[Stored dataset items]
________________
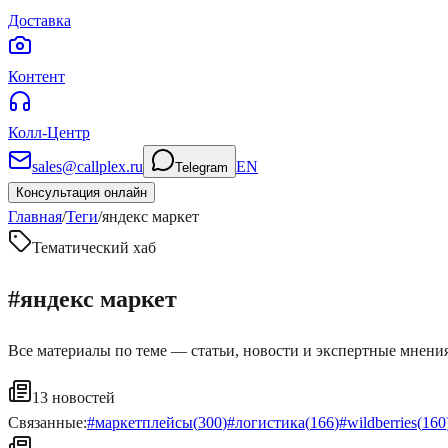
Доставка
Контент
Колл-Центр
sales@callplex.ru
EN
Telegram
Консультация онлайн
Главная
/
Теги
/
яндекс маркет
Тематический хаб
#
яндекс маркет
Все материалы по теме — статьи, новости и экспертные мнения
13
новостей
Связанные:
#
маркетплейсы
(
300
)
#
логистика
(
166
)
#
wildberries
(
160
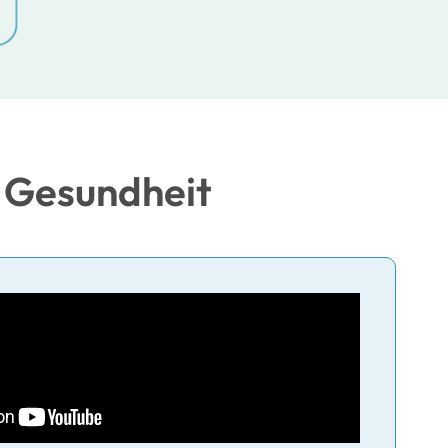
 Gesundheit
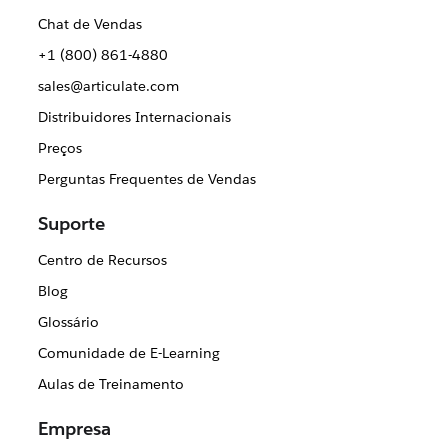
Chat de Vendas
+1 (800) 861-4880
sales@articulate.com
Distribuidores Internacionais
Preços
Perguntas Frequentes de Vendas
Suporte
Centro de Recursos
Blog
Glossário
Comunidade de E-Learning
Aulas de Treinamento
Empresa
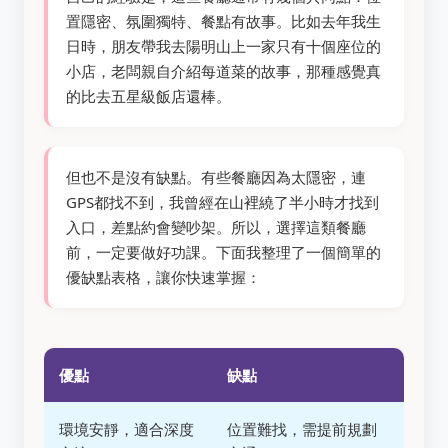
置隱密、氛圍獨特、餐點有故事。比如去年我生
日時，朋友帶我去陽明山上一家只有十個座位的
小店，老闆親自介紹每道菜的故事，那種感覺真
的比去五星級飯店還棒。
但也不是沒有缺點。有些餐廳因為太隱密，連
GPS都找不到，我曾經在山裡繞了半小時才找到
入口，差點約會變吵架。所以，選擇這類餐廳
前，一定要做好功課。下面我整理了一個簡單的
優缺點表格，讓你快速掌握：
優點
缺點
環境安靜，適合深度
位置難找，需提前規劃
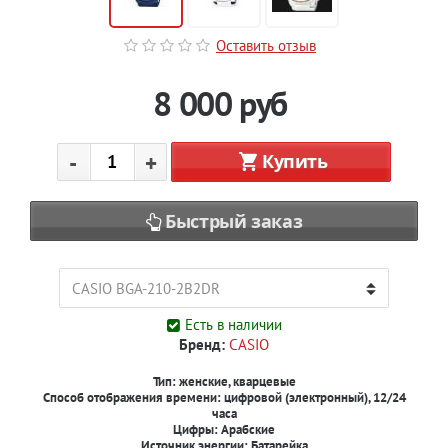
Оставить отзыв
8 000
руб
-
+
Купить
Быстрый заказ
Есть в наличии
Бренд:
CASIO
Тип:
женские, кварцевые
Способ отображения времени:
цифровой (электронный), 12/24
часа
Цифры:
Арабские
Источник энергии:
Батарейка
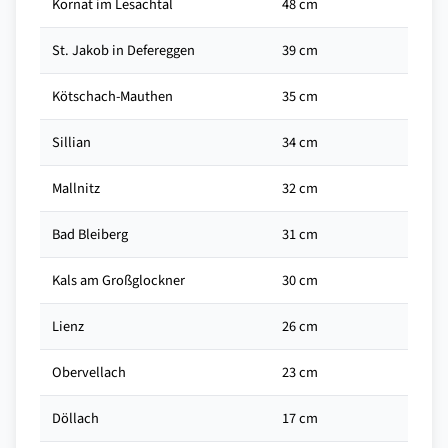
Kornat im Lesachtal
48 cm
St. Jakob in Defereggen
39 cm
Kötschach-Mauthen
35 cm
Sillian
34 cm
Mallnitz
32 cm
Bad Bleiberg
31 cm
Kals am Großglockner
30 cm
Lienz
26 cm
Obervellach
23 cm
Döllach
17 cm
________________
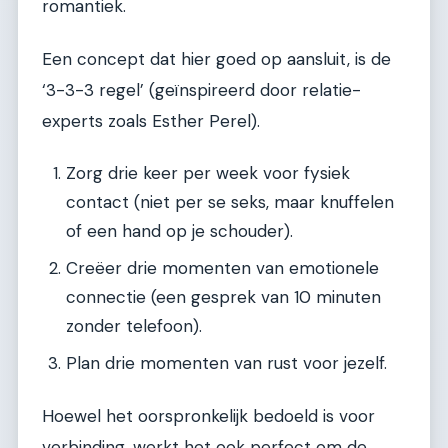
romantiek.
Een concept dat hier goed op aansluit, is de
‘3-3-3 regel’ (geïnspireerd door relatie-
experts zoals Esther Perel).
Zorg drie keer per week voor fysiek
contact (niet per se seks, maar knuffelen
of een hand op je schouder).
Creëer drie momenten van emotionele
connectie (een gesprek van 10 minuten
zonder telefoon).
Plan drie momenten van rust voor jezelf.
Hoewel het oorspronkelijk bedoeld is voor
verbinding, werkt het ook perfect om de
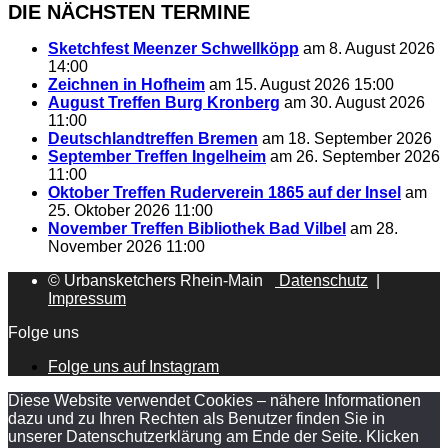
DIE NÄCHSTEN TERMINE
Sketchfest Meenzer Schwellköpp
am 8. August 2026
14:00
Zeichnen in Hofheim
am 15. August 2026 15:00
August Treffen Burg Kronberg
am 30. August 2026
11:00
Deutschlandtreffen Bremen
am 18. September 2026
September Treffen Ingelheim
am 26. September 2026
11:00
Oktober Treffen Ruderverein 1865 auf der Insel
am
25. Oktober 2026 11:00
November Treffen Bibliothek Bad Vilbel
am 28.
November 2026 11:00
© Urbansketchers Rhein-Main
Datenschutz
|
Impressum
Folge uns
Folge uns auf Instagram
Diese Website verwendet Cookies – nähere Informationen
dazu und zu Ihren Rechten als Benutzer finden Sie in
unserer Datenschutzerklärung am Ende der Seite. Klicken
________________
**Task details:** Look through the data above. Copy every line with the string "August" in it.

**Solved problem:**
am 8. August 2026
am 15. August 2026 15:00
August Treffen Burg Kronberg
am 30. August 2026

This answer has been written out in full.